Hocam, peygamberimizden bir hadis aktarıyorlar. Etrafımdaki insanlar sürekli dillendiriyorlar. "Eğer bir insanın bir insana secde etmesini isteseydim, kadının eşine secde etmesini emrederdim." Bu hadisin doğruluğu nedir? Doğruysa da sınırları nedir?
Cevap: Evvela bazı muhakkik alimler bu hadisin senedi ve edebi açıdan bazı kavramları konusunda eleştirel yaklaşmış ve olumsuz görüş bildirmişlerdir ki biz şimdilik konunun bu yönüne girmiyoruz. Fakat diğer bazı alimler de hadisi sahih addettikleri için, biz de doğru olduğu varsayımı üzerinden soruyu cevaplamaya çalışacağız.

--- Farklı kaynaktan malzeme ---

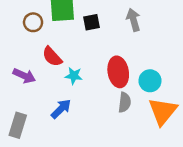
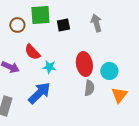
blue arrow: (61, 109) -> (39, 93), size x1.4
orange triangle: (163, 111) -> (119, 95), size x0.7

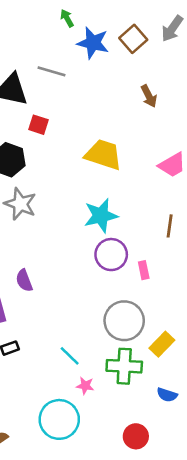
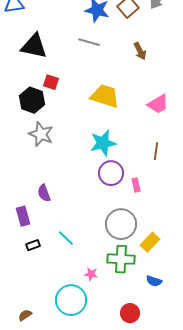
gray line: (51, 71) -> (89, 42), moved
red square: (38, 125) -> (51, 82), moved
cyan line: (70, 356) -> (66, 238), moved

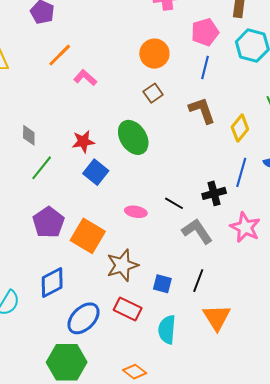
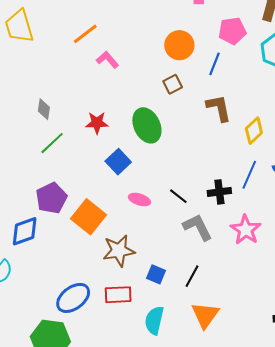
blue line: (205, 67) -> (214, 64), moved
blue square: (96, 172) -> (118, 162), moved
blue diamond: (52, 282) -> (25, 231), moved
red rectangle: (128, 309) -> (118, 295), turned -36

Bu konuda aşağıdaki noktalara dikkat ederseniz sorunun cevabını almış olursunuz:
1- Bazen bazı hadislerde beyan edilen bazı ifadeler, konunun önemini vurgulamak içindir. Bu yüzden onlardan başka bir anlam çıkarmak doğru değildir.

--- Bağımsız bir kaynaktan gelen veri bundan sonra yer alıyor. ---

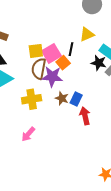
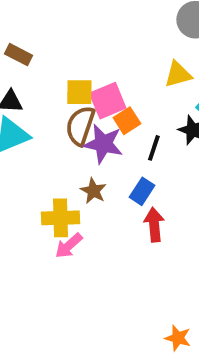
black line: (71, 49) -> (154, 148), moved
brown star: (62, 98) -> (93, 191), moved
yellow cross: (32, 99) -> (60, 218), moved
pink arrow: (28, 134) -> (69, 246), moved

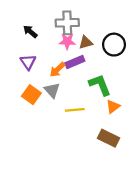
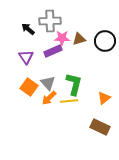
gray cross: (67, 23) -> (50, 21), moved
purple rectangle: (75, 62) -> (53, 51), moved
orange arrow: (57, 70) -> (49, 98), moved
green L-shape: (100, 85) -> (74, 84), moved, turned 35

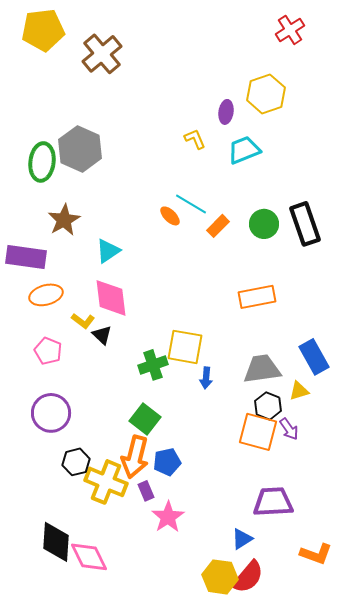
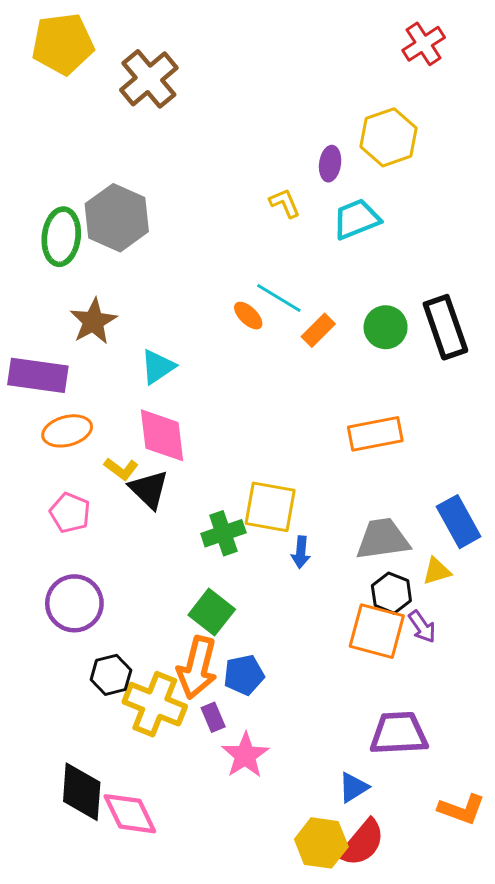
black triangle: (102, 335) -> (149, 489), size x1.4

2- Secde etmek her yerde aşağılanma anlamı taşımaz. Örneğin Allah-u Teala meleklere Hz. Adem’e secde etmelerini emrettiğinde ve onlar da secde ettiğinde aşağılandılar mı? Tam tersine secdeden kaçınan şeytan aşağılandı ve Allah katından kovuldu. Veya kendisi de bir peygamber ve aynı zamanda baba olan Hz. Yakup ve oğlanları Hz. Yusuf’a secde ettiklerinde aşağılandılar mı? Elbette öyle değil.
3- Bu hadiste kastedilen kadın erkek arasında değer farkını beyan etmek değil, aile düzenindeki hiyerarşiyi belirlemek ve bunun önemini beyan edip pekiştirmektir. Yani her kurumda olduğu gibi aile kurumunda da yönetimi elinde bulunduran ve son ve belirleyici sözü söyleyen birisinin olması gerektiğini ortaya koymak ve ona itaatin ve sözünün dinlenilmesi gerektiğinin önemini vurgulamaktır. Çünkü bu, ailenin ayakta kalması, sağlıklı ilişkilerin sağlanması ve mutlu bir aile olabilmesinde önemli bir rol oynamaktadır. Aslında saygının ifadesi olan secde kavramı, burada ve benzerinde itaati ve verilen kararlara saygıyı ve kabullenmeyi ifade etmek içindir.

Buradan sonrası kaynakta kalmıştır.